Mas o próprio Clausewitz admitiu medidas de contenção da violência, desde que daí se tirasse proveito. A troca de prisioneiros, a recolha de mortos e feridos ou a limitação das destruições justificam-se pelo efeito pretendido, especialmente o efeito psicológico sobre as chefias, as forças e as populações de ambos os lados, face ao efeito pretendido, e sempre dentro do princípio da reciprocidade
Em resumo, as tréguas não teriam um intuito humanitário, mas seriam apenas mais uma manobra dentro do desígnio final de subjugar o adversário à nossa vontade.

Pois bem, estamos em guerra; não em conflito armado, mas em guerra económica, proclamada por Donald Trump, com pompa e circunstância, a que só faltaram os pregoeiros acompanhados por charamelas e timbales. E mais disse o Presidente: as guerras económicas são fáceis de ganhar.
Aqui houve um franzir de sobrolhos: guerra fácil de ganhar? Parecia uma daquelas fanfarronadas de treinador ou dirigente desportivo, em véspera de derrota.
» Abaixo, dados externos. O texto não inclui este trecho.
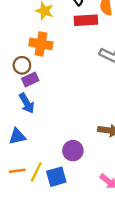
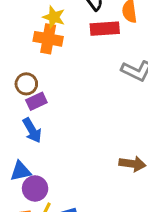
orange cross: (41, 44) -> (48, 39), moved
purple circle: (73, 151) -> (35, 188), moved

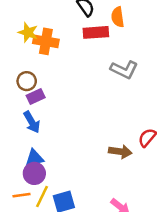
yellow star: (54, 17) -> (28, 32), moved
blue triangle: (21, 171) -> (34, 158), moved

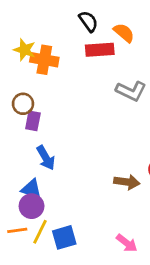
orange semicircle: (118, 17) -> (124, 33), turned 138
purple rectangle: (36, 97) -> (33, 121), turned -54
blue arrow: (32, 122) -> (46, 158), moved
blue triangle: (34, 158) -> (32, 189), turned 30

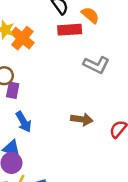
orange cross: (44, 60) -> (22, 38), turned 30
brown arrow: (127, 182) -> (82, 119), moved

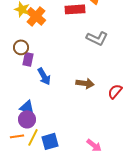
blue arrow: (24, 122) -> (44, 76), moved

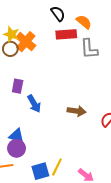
gray L-shape: (97, 38) -> (89, 49), moved, turned 60
brown circle: (21, 47) -> (10, 49), moved
yellow line: (33, 137) -> (57, 167), moved

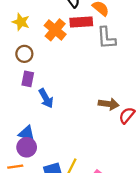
orange cross: (26, 42) -> (55, 30), moved
brown circle: (10, 49) -> (24, 54), moved
brown arrow: (77, 111) -> (109, 104), moved

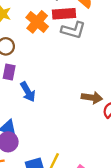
gray L-shape: (106, 38) -> (73, 30), moved, turned -70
As relações de Donald Trump com a guerra não são boas: evitou ir parar ao Vietname por adiamentos sucessivos da incorporação. Ao contrário do Presidente George H. W Bush, do Senador John Mac Cain ou do ex-Secretário de Estado e Senador John F. Kerry, com notáveis folhas de serviço – o que não impediu de serem enxovalhados pelo atual Presidente, que se diz apoiante dos Antigos Combatentes, sem se aperceber de que os tinha insultado a todos…

Ora, no decurso da guerra anunciada, e à margem do G-20, foi anunciada uma trégua de 90 dias entre a China e os EUA. Para recolher mortos e feridos, ou trocar prisioneiros? Não parece.
Só se pedem tréguas quando há algo a ganhar. No mínimo, ganhar tempo, tomar fôlego, reparar os danos, reestruturar forças, rever estratégias, para depois reiniciar o conflito. Anunciar uma trégua como uma vitória é um absurdo.

O incomparável Winston Churchill disse um dia que nunca se mente tanto como antes das eleições, durante a guerra, ou depois da caça.
Estando em guerra, a mentira seria portanto, se não legítima, pelo menos consensual, justificada pelo imperativo do objetivo final. Portanto, tudo quanto se diz deve ser escrutinado.

De modo que destas tréguas anunciadas se podem tirar desde já várias conclusões:
• Que as guerras económicas (tal como as outras) não são fáceis de ganhar;
• Que a guerra não acabou, a menos que as tréguas se transformem num armistício, e este num tratado de paz;
• Que, neste último caso, só então se verá quem ganhou.